Task to carry out
Omit the pictures, and output the rest of the entries exactly as written.

◆ ◆ ◆ ◆

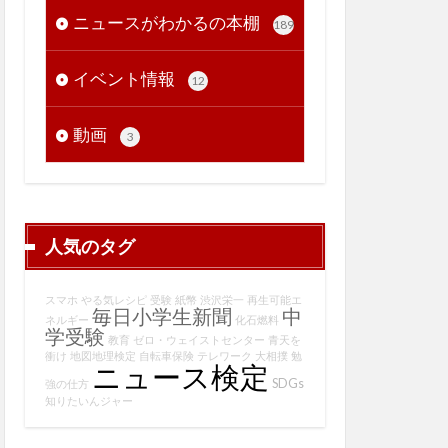
ニュースがわかるの本棚
189
イベント情報
12
動画
3
人気のタグ
スマホ
やる気レシピ
受験
紙幣
渋沢栄一
再生可能エ
毎日小学生新聞
中
ネルギー
化石燃料
学受験
教育
ゼロ・ウェイストセンター
青天を
衝け
地図地理検定
自転車保険
テレワーク
大相撲
勉
ニュース検定
SDGs
強の仕方
知りたいんジャー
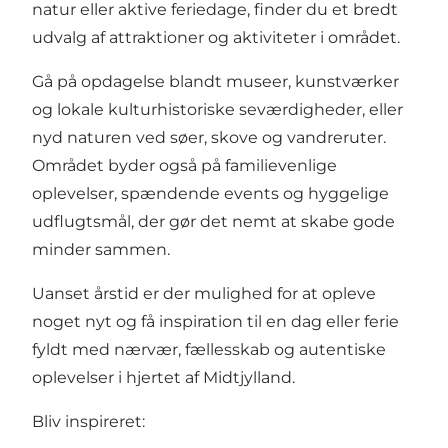
natur eller aktive feriedage, finder du et bredt
udvalg af attraktioner og aktiviteter i området.
Gå på opdagelse blandt museer, kunstværker
og lokale kulturhistoriske seværdigheder, eller
nyd naturen ved søer, skove og vandreruter.
Området byder også på familievenlige
oplevelser, spændende events og hyggelige
udflugtsmål, der gør det nemt at skabe gode
minder sammen.
Uanset årstid er der mulighed for at opleve
noget nyt og få inspiration til en dag eller ferie
fyldt med nærvær, fællesskab og autentiske
oplevelser i hjertet af Midtjylland.
Bliv inspireret:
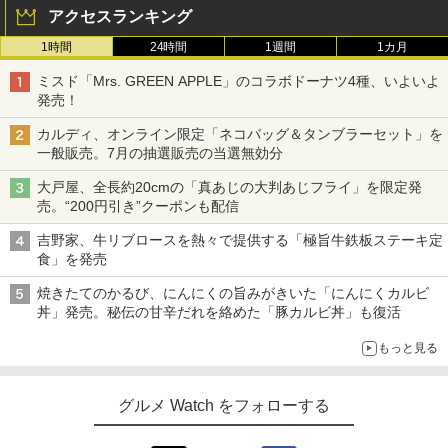
アクセスランキング
1時間
24時間
1週間
1カ月
ミスド「Mrs. GREEN APPLE」のコラボドーナツ4種、いよいよ
発売！
カルディ、オンライン限定「ネコバッグ＆タンブラーセット」を
一般販売。7月の抽選販売の当選無効分
大戸屋、全長約20cmの「真あじの大判あじフライ」を限定発
売。“200円引き”クーポンも配信
吉野家、牛リブロースを熱々で提供する「極旨牛鉄板ステーキ定
食」を発売
焼きたてのかるび、にんにくの旨みがきいた「にんにくカルビ
丼」発売。秘伝の甘辛だれを絡めた「豚カルビ丼」も復活
もっと見る
グルメ Watch をフォローする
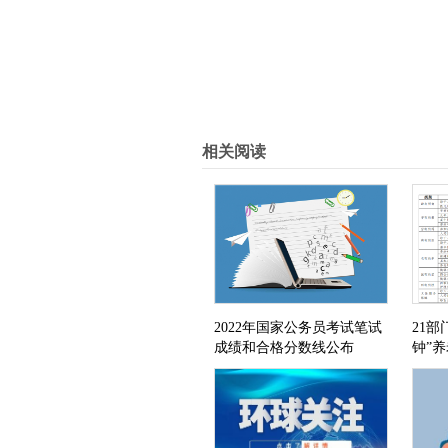
标签：
相关阅读
2022年国家公务员考试笔试
21部
成绩和合格分数线公布
钟”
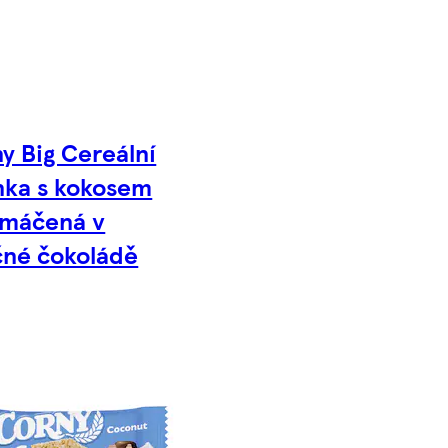
y Big Cereální
nka s kokosem
omáčená v
né čokoládě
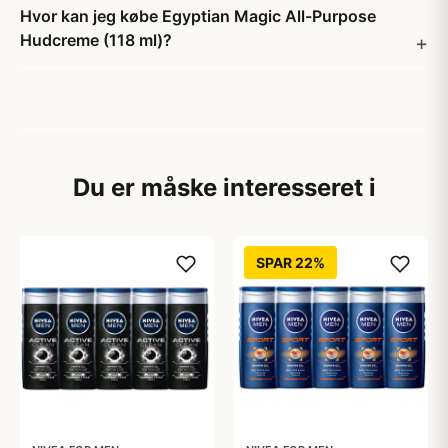
Hvor kan jeg købe Egyptian Magic All-Purpose
Hudcreme (118 ml)?
Du er måske interesseret i
SPAR 22%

◆ ◆ ◆ ◆

Expected answer
ニュースがわかるの本棚
189
イベント情報
12
動画
3
人気のタグ
スマホ
やる気レシピ
受験
紙幣
渋沢栄一
再生可能エ
毎日小学生新聞
中
ネルギー
化石燃料
学受験
教育
ゼロ・ウェイストセンター
青天を
衝け
地図地理検定
自転車保険
テレワーク
大相撲
勉
ニュース検定
SDGs
強の仕方
知りたいんジャー
natur eller aktive feriedage, finder du et bredt
udvalg af attraktioner og aktiviteter i området.
Gå på opdagelse blandt museer, kunstværker
og lokale kulturhistoriske seværdigheder, eller
nyd naturen ved søer, skove og vandreruter.
Området byder også på familievenlige
oplevelser, spændende events og hyggelige
udflugtsmål, der gør det nemt at skabe gode
minder sammen.
Uanset årstid er der mulighed for at opleve
noget nyt og få inspiration til en dag eller ferie
fyldt med nærvær, fællesskab og autentiske
oplevelser i hjertet af Midtjylland.
Bliv inspireret:
アクセスランキング
1時間
24時間
1週間
1カ月
ミスド「Mrs. GREEN APPLE」のコラボドーナツ4種、いよいよ
発売！
カルディ、オンライン限定「ネコバッグ＆タンブラーセット」を
一般販売。7月の抽選販売の当選無効分
大戸屋、全長約20cmの「真あじの大判あじフライ」を限定発
売。“200円引き”クーポンも配信
吉野家、牛リブロースを熱々で提供する「極旨牛鉄板ステーキ定
食」を発売
焼きたてのかるび、にんにくの旨みがきいた「にんにくカルビ
丼」発売。秘伝の甘辛だれを絡めた「豚カルビ丼」も復活
もっと見る
グルメ Watch をフォローする
标签：
相关阅读
2022年国家公务员考试笔试
21部
成绩和合格分数线公布
钟”
y Big Cereální
nka s kokosem
omáčená v
né čokoládě
Hvor kan jeg købe Egyptian Magic All-Purpose
Hudcreme (118 ml)?
Du er måske interesseret i
SPAR 22%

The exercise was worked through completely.